Il ruolo della guerra in Ucraina nella campagna elettorale di Orbán

Ci sono due nomi che negli ultimi giorni di campagna elettorale Viktor Orbán ha rifiutato di pronunciare. Uno è quello del suo avversario alle elezioni di domenica. Péter Márki-Zay è il candidato premier, europeista e filo-occidentale, di un’opposizione unita dalla volontà di spodestare il leader di Fidesz. L’altro nome rimosso, per motivi opposti, è quello di Vladimir Putin, con il quale Orbán ha da molti anni un sodalizio di interesse.

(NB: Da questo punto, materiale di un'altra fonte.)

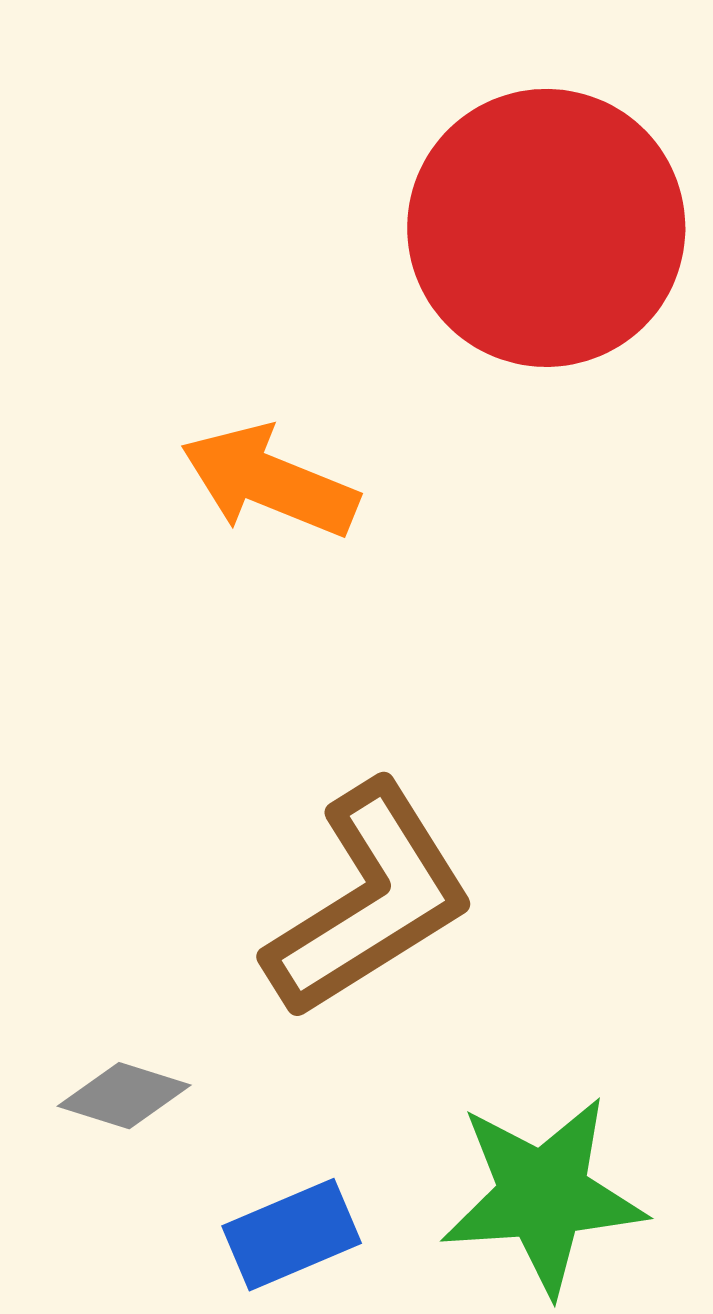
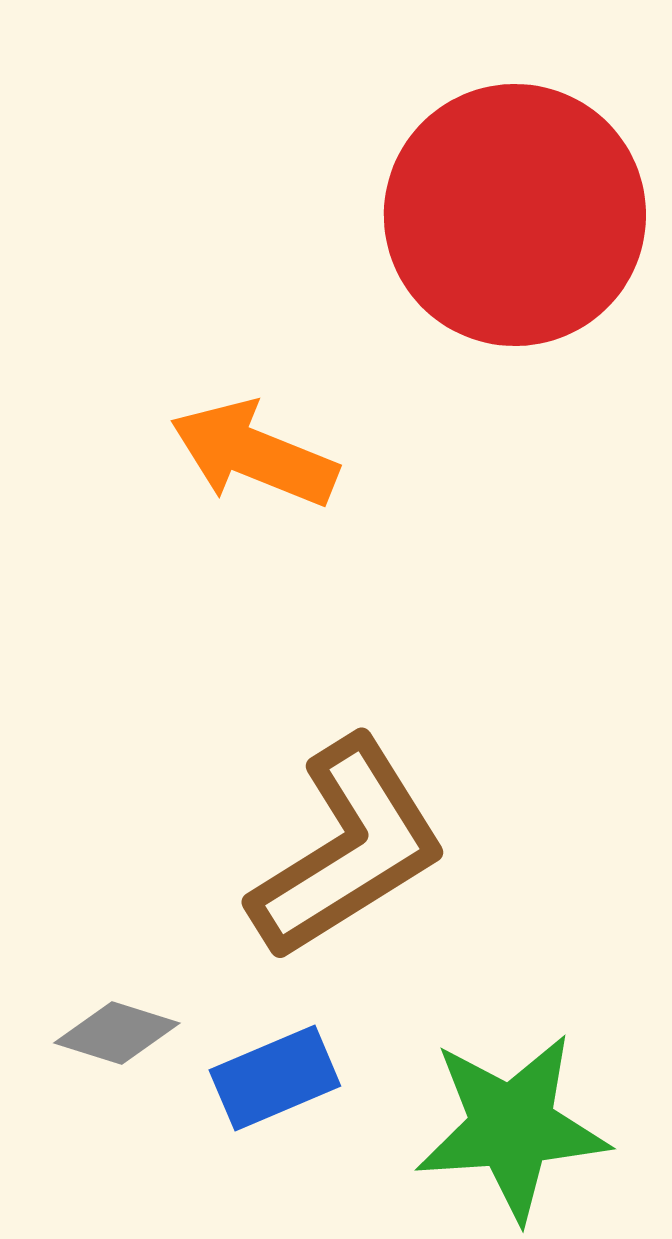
blue rectangle: (292, 1235) -> (275, 1078), moved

Ora che la guerra rende il legame difficile da sostenere, il premier ungherese fa ciò che gli riesce meglio: l’equilibrista. Allineato nei consessi europei quanto basta per non restare isolato, ma abbastanza ondivago con Putin da mantenere una sintonia: è una «strategia doppia», dice lo studioso Daniel Hegedus.

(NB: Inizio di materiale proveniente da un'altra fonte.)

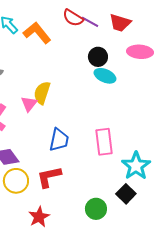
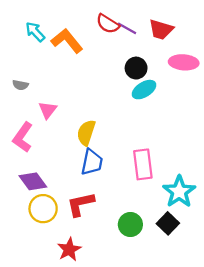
cyan ellipse: (105, 76) -> (144, 90), turned -55
yellow semicircle: (42, 93) -> (86, 133), moved
pink triangle: (29, 104) -> (48, 110), moved
green circle: (96, 209) -> (130, 225), moved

La propaganda elettorale orbaniana non contempla riferimenti a Putin l’aggressore, mentre gli affondi contro l’Ue non mancano: agli elettori il premier vende il solito nemico, Bruxelles, per non confondere la base. Il punto su cui resta lineare è la determinazione a mantenere il potere. Qui l’approfondimento.

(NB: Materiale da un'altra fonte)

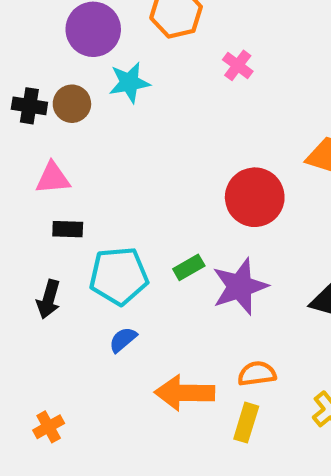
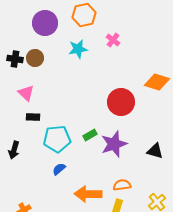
cyan star: (129, 82) -> (78, 49), moved
pink triangle: (53, 178) -> (26, 93), turned 48
black arrow: (49, 299) -> (14, 150), moved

Il referendum anti lgbt voluto dal premier

Il 3 aprile in Ungheria non si vota solo per le elezioni parlamentari, ma anche per un “referendum” anti lgbt voluto da Orbán. In realtà è costruito come un sondaggio di opinione: non serve ad abrogare nessuna legge, semmai consolida una legge omofoba già in vigore dall’estate scorsa e sulla quale l’Ue ha avviato una procedura di infrazione. La comunità lgbt è l’ennesimo bersaglio del premier ungherese, che già nel 2016 ha avviato un referendum anti migranti e che ispirandosi a Russia e Polonia ha individuato proprio nei temi lgbt la sua nuova crociata politica. L’obiettivo è anche quello di creare fratture nel campo dell’opposizione, un fronte politicamente unito ma composto da molte anime diverse. L’effetto delle iniziative omofobe del premier, dicono gli attivisti per i diritti a Budapest, è quello di creare un clima di paura e autocensura.